La politique n’a pas cours autour des tables des WSOP, mais elle se joue plutôt sur Twitter, par blocages, retweets et shitstorms interposés. Steve Albini, lui, débat peu, mais se déclare souvent. Sa page est une heureuse foire d’empoigne et de franchise entre cette Amérique post-MAGA qu’il conchie. Loin d’un Negreanu qui applique ces terribles notions binaires de bien et de mal, et qui assume son schéma moralisateur, Albini est l’une de ces rares voix libres et singulières du poker-twitter. Il déboulonne les idoles de manière jouissive, se moque ouvertement de ceux qui ont pour cheval de bataille réactionnaire la question du genre et relancent leur carrière en se rangeant du côté de l’intolérance (l’humoriste Ricky Gervais en tête), se moque de lui-même et son « babil poker incessant pour les semaines à venir », partage de la musique noise et autres expérimentations soniques.

Il faut dire que Steve Albini n’est pas n’importe qui : avant d’être un joueur passionné (son pseudo twitter est d’ailleurs @electricalwsop), il a fait une énorme carrière de musicien et de producteur.
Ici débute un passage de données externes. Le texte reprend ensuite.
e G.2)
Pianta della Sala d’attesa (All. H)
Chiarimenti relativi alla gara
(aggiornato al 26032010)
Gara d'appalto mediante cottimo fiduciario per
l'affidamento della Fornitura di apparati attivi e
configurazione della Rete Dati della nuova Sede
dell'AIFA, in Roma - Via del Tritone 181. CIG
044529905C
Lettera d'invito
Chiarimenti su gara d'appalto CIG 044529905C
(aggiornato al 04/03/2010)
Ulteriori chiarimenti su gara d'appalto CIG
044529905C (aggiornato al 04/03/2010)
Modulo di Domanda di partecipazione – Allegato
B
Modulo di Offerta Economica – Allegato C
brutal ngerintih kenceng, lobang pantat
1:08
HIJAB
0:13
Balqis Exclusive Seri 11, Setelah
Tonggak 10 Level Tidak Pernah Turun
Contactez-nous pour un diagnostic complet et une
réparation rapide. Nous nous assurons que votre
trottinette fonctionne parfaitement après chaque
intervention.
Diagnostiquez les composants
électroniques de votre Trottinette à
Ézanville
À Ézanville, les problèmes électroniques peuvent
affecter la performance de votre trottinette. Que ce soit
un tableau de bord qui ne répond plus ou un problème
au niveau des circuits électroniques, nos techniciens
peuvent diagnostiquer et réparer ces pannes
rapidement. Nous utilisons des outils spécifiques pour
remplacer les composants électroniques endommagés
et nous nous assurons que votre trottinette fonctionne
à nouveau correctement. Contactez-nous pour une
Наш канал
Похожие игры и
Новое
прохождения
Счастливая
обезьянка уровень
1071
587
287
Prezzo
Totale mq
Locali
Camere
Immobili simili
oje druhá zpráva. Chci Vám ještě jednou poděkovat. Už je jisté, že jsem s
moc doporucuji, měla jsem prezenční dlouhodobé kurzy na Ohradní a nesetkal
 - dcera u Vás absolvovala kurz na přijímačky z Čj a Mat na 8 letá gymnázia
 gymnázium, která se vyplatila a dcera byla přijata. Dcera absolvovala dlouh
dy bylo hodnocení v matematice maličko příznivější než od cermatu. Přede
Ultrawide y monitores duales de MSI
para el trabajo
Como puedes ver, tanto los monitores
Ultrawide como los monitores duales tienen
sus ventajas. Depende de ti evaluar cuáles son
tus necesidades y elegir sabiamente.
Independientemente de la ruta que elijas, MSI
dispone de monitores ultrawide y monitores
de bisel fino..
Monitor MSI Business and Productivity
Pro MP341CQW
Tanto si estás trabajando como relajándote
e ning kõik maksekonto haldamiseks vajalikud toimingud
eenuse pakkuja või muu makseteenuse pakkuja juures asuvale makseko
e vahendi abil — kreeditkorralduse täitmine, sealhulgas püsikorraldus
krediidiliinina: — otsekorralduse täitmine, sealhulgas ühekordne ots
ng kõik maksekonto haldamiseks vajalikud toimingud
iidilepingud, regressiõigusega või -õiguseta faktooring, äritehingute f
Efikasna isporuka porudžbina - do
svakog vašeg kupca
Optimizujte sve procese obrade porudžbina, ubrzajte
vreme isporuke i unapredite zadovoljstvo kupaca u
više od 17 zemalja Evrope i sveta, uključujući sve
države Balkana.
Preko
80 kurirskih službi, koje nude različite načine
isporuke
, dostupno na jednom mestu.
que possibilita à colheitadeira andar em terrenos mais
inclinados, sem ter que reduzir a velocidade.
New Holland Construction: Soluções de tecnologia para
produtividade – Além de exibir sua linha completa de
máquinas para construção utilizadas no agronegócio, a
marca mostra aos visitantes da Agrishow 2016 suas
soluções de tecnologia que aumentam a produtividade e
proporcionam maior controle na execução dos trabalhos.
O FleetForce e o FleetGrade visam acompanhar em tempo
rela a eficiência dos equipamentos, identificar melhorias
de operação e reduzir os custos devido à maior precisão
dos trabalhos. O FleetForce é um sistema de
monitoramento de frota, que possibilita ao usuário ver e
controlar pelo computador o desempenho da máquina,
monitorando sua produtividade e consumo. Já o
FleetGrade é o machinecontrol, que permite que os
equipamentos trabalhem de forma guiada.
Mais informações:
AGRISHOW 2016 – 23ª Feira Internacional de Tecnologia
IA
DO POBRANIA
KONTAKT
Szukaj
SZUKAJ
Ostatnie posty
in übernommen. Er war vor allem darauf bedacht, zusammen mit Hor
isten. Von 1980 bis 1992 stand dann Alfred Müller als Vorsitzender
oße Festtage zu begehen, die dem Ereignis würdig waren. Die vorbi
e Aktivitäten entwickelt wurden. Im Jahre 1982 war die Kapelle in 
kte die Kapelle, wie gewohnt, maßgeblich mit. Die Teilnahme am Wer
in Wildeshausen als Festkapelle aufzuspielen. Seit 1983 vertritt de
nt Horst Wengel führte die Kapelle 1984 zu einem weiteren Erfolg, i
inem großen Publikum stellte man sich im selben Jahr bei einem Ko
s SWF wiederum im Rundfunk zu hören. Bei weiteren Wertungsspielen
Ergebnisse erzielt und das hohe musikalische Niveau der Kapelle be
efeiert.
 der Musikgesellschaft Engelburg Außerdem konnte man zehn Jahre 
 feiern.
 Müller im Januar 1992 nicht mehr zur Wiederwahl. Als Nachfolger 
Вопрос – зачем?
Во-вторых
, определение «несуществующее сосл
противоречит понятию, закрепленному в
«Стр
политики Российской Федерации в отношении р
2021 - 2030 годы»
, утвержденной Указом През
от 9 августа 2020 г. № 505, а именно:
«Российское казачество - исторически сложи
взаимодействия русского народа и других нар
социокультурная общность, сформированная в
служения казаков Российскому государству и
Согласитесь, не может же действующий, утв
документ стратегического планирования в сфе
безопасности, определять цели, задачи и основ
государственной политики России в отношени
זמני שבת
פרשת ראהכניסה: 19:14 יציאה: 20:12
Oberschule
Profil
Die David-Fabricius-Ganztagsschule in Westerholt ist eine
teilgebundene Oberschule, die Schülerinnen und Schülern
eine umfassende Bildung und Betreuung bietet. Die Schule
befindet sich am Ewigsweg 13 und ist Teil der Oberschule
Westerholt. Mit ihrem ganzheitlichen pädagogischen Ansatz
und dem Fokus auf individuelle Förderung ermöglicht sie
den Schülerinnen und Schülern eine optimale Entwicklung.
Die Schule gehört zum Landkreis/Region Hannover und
Natif du Montana, dans ce trou incroyable qu’est Missoula (la ville, entre autres, qui aura vu l’une des plus belles voix de la littérature nature-writing américaine s’épanouir), il a vécu toute sa vie au beau milieu des rednecks à la fois libertaires et réactionnaires. Il n’aura gardé d’eux que le premier trait, et aura transporté sa folie créative dans un rock minimaliste et avant-gardiste. Côté production, il a même créé le son de plusieurs énormes groupes indépendants : Nirvana (pour In Utero) mais aussi les Pixies, PJ Harvey, les Canadiens de Godspeed You Black ! Emperor, Slint, les Stooges d’Iggy Pop, etc. En remportant cette nuit son deuxième bracelet de sa carrière, Steve Albini aura une fois de plus confirmé que tout ce qu’il touche se transforme en or, brut.